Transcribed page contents
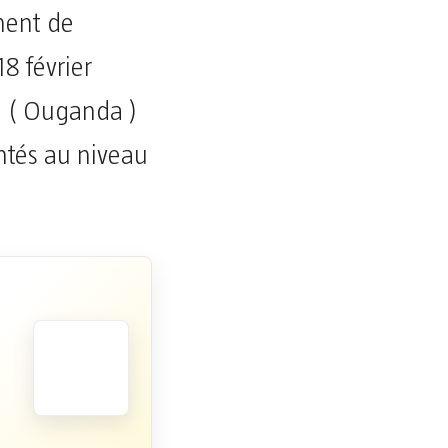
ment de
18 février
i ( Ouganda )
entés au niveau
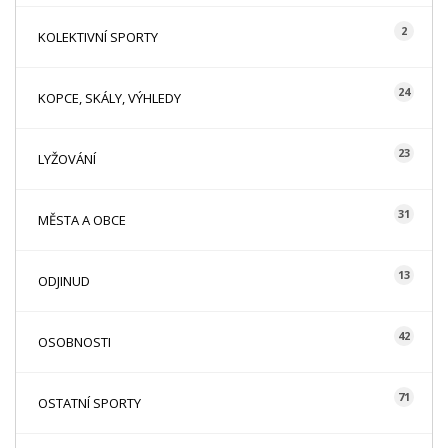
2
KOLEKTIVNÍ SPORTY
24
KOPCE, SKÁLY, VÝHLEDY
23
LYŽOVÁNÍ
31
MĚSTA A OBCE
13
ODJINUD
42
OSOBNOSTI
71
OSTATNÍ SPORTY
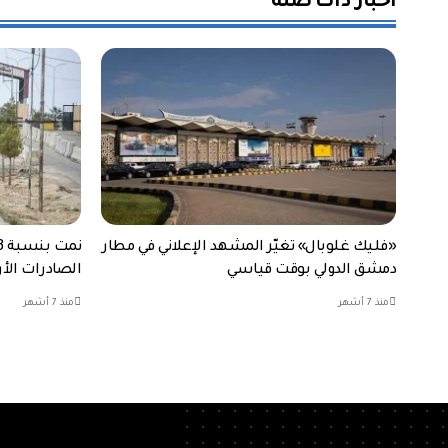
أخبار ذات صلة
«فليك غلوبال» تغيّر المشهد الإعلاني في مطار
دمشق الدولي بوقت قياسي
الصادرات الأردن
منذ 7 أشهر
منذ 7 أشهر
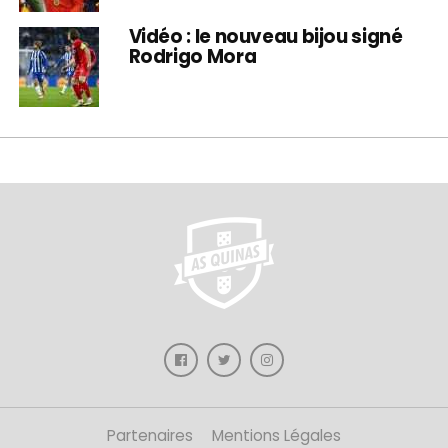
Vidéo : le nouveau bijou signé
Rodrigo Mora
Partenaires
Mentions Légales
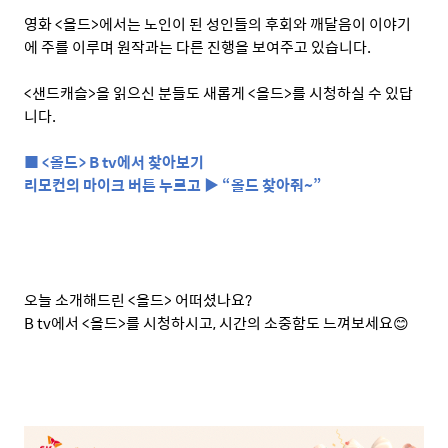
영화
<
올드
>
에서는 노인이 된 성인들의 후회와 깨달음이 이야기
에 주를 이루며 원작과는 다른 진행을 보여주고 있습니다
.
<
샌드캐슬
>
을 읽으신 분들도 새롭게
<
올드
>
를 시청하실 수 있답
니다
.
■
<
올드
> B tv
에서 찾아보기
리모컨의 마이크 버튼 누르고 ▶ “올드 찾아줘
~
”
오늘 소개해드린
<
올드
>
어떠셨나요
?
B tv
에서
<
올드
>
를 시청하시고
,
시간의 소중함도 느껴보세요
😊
==
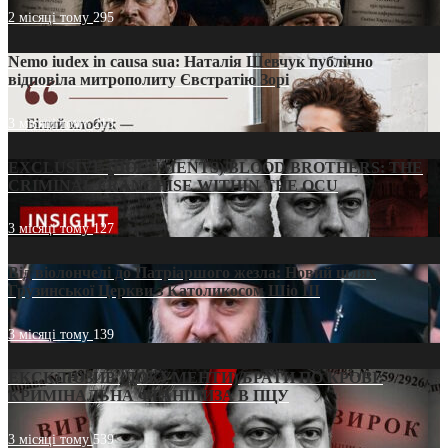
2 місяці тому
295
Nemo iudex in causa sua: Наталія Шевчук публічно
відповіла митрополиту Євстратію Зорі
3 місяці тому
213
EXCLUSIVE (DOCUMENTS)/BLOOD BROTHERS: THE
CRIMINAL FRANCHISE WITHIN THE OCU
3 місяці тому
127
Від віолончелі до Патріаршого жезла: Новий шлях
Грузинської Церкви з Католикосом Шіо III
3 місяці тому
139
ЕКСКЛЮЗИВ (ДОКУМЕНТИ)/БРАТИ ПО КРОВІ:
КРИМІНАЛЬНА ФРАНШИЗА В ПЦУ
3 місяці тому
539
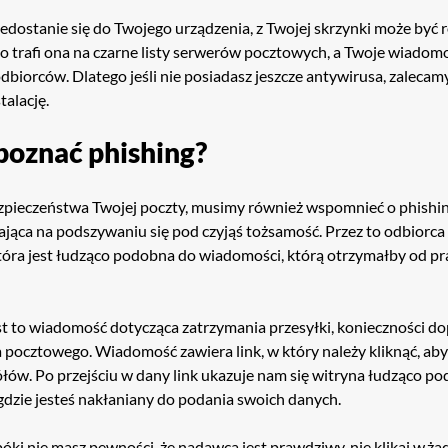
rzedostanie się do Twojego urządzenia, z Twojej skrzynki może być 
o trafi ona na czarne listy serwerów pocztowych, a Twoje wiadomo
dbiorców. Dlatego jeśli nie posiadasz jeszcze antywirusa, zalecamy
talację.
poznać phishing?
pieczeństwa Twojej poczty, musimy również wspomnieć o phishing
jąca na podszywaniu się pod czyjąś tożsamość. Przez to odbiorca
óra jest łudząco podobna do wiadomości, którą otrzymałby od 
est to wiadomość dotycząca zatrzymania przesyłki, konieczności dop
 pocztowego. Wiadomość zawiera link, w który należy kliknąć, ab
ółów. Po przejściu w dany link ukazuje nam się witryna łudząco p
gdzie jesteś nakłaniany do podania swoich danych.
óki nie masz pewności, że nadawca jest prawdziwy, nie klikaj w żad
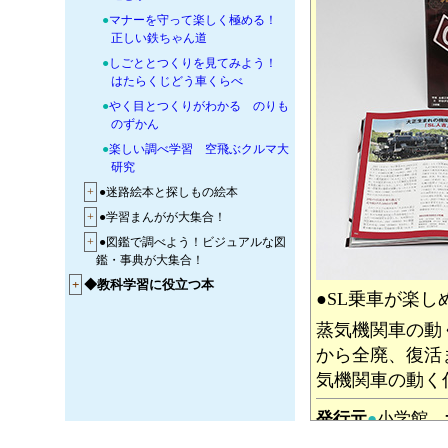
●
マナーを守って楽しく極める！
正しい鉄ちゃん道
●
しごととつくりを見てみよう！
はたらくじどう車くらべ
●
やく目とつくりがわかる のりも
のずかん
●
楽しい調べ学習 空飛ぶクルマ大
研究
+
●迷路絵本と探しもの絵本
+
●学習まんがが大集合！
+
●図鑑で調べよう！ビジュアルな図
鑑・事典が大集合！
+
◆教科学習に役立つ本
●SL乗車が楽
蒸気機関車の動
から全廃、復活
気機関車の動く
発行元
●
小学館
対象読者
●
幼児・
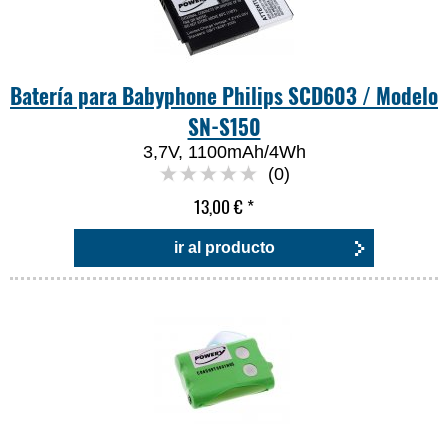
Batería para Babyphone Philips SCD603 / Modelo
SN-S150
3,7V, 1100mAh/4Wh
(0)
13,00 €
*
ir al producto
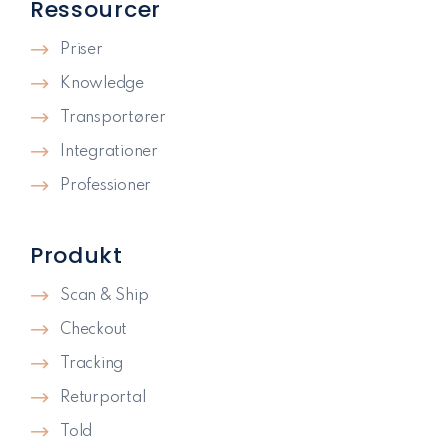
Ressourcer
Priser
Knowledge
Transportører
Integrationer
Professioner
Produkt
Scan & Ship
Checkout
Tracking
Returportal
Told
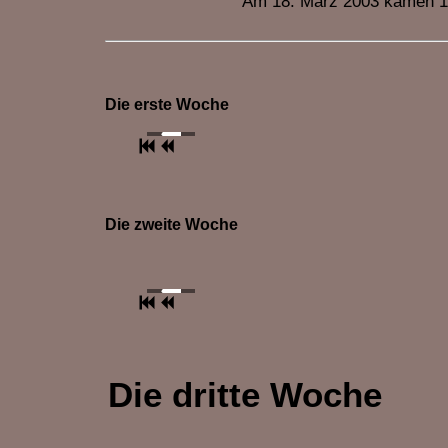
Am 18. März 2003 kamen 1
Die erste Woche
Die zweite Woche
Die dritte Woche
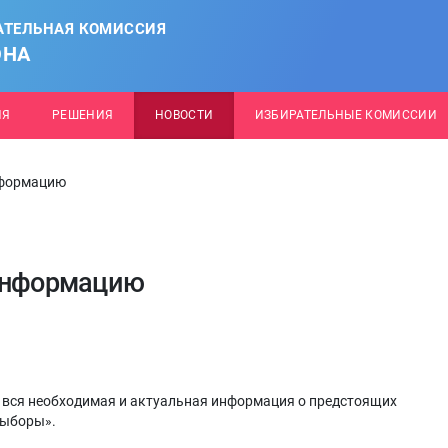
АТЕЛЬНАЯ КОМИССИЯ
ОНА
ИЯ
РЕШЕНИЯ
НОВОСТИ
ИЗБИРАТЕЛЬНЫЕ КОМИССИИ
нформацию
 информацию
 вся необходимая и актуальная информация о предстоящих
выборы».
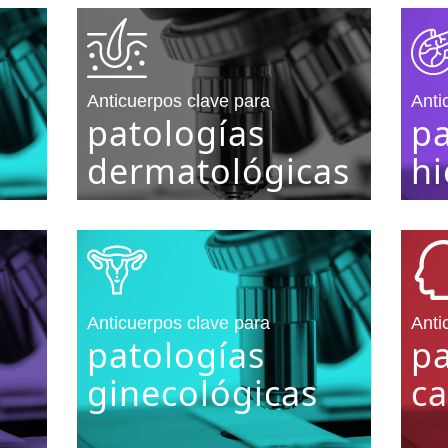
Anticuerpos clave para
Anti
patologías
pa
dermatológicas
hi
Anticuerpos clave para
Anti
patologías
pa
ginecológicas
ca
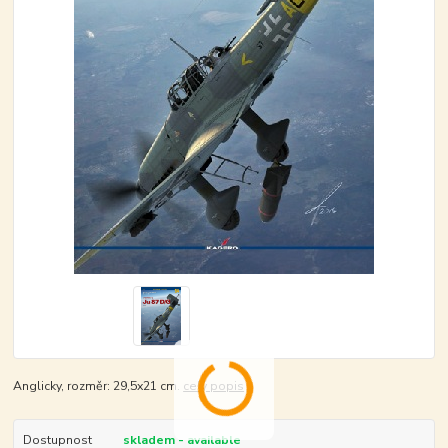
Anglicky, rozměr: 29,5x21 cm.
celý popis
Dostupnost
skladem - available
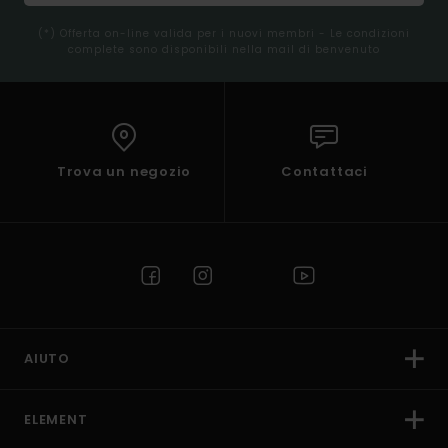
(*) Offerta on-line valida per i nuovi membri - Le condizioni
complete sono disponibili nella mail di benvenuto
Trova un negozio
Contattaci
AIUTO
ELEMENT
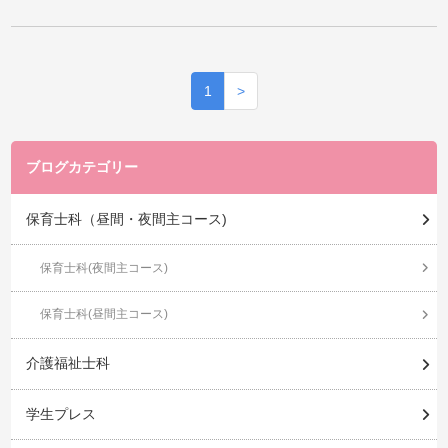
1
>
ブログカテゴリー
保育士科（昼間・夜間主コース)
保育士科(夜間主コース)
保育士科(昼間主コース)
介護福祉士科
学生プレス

Problem to work on: Find each line in the data above with the word "link", then copy it.

Task solution:
 pocztowego. Wiadomość zawiera link, w który należy kliknąć, ab
ółów. Po przejściu w dany link ukazuje nam się witryna łudząco p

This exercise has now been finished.